Andre Fernandez, president-CFO, said he is looking for M&A opportunities, with a bias toward television, particularly mid-size markets, while not ruling out additional radio acquisitions to fill out existing clusters.
Journal Communications declared itself a would-be station acquirer some time ago as it paid down debt by selling non-core assets. But Wall Street analysts noted in the quarterly Q&A with management that Journal was absent from the recent string of TV deals and wanted an update on the company’s M&A strategy.
“What are you waiting for?” asked analyst Barry Lucas of Gabelli & Co. after noting that $2 billion of TV deals had been announced in less than 12 months, while Journal bought only two radio stations in Tulsa.
“People know we’re interested. We do get the calls and we do our work, always with long-term shareholder value in mind,” said Steve Smith, chairman-CEO of. His view is that the company will continue to evaluate opportunities and see if there is strategic benefit from a potential acquisition.
“Every deal seems to be different,” he said of the recent series of TV acquisitions, with strategies for the acquiring companies ranging from duopolies and corporate expense reductions to other considerations that build value, not just scale.
Journal ended 2Q with bank debt of only $21.4 million, so leverage is minimal. Smith says management would like to increase that leverage by making acquisitions and he thinks investors would prefer that to a resumption of cash dividend payments, which were suspended in 2009 due to the national recession.
“We recognize that the leverage is not optimal for some investors,” said Andre Fernandez, president-CFO, who reiterated that Journal remains on the “acquisition hunt.” But he said price multiples for the recent TV deals that had been alluded to were more than the current Wall Street multiple for Journal’s stock, which makes stock buybacks more accretive than station purchases.

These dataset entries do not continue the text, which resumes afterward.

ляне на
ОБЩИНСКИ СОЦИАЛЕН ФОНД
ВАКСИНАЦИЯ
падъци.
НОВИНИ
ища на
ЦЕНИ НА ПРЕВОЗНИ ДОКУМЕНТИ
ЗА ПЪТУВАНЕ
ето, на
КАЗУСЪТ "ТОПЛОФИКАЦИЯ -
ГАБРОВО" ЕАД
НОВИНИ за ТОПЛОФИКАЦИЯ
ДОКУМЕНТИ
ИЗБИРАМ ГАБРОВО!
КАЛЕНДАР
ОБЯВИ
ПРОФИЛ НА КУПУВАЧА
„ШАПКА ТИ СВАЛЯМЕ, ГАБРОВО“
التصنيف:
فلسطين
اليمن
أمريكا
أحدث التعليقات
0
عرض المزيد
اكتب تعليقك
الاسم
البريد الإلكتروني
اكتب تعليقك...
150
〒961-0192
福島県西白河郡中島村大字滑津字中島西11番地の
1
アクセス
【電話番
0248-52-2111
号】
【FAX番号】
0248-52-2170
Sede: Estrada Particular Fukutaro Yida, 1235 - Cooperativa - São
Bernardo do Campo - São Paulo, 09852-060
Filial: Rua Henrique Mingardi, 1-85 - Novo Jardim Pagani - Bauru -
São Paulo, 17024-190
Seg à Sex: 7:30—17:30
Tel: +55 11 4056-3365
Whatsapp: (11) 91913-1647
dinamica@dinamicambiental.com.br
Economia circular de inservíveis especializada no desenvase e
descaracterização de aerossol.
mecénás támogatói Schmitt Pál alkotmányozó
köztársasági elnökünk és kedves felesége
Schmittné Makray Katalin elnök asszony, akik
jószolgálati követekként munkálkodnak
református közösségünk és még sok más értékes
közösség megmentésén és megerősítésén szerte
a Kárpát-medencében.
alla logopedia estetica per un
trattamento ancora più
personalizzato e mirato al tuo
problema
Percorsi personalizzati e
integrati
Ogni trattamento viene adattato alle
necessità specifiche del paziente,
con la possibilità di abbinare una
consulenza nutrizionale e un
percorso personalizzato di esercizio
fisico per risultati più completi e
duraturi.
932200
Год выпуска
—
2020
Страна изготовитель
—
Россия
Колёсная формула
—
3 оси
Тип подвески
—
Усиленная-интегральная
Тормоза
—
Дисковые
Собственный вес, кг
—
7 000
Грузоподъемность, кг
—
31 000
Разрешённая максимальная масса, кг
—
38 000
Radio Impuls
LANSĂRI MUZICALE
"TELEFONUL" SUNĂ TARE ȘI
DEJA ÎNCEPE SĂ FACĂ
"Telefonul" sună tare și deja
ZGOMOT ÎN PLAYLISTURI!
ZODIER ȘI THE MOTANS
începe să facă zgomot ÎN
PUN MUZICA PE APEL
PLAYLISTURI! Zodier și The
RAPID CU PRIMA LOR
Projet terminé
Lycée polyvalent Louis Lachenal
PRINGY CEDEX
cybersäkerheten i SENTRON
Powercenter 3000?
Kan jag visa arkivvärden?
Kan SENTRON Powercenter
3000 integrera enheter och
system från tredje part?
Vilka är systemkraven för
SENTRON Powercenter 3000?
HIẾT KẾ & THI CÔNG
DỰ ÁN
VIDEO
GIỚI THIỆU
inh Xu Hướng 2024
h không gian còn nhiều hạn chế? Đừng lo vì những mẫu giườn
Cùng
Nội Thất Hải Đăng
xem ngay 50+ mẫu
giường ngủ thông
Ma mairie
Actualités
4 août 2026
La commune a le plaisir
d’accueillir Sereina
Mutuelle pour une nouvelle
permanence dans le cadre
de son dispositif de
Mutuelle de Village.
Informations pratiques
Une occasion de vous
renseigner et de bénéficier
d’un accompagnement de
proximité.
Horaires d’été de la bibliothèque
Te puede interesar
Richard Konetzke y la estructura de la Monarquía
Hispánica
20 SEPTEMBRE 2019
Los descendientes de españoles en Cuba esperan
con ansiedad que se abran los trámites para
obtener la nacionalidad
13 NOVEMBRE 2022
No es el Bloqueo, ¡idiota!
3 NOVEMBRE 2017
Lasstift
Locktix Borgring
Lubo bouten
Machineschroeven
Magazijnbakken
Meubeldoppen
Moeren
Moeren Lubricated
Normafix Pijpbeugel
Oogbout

Even so, Fernandez said he is still looking for M&A opportunities, with a bias toward television, particularly mid-size markets, while not ruling out additional radio acquisitions to fill out existing clusters.
TV, not surprisingly, is looking to be stronger for Journal in 3Q than radio. Not only is TV benefitting from political spending, but three of Journal’s 13 TV stations — including flagship WTMJ Milwaukee, its largest station — are NBC affiliates which will carry the Summer Olympics from London.
Smith noted that the last Summer Games in 2008 brought in $2.3 million of advertising for Journal’s NBC stations and the company is on track to exceed that figure this year.
After reporting an 18.4% gain in broadcast revenues for 2Q, Fernandez told analysts that 3Q broadcast revenues are expected to be up in the low double digits including political and up high single digits excluding political. TV is expected to be up more than radio, but he declined to break out those pacings. Publishing is expected to be down again, slipping by a percentage in the mid-single digits.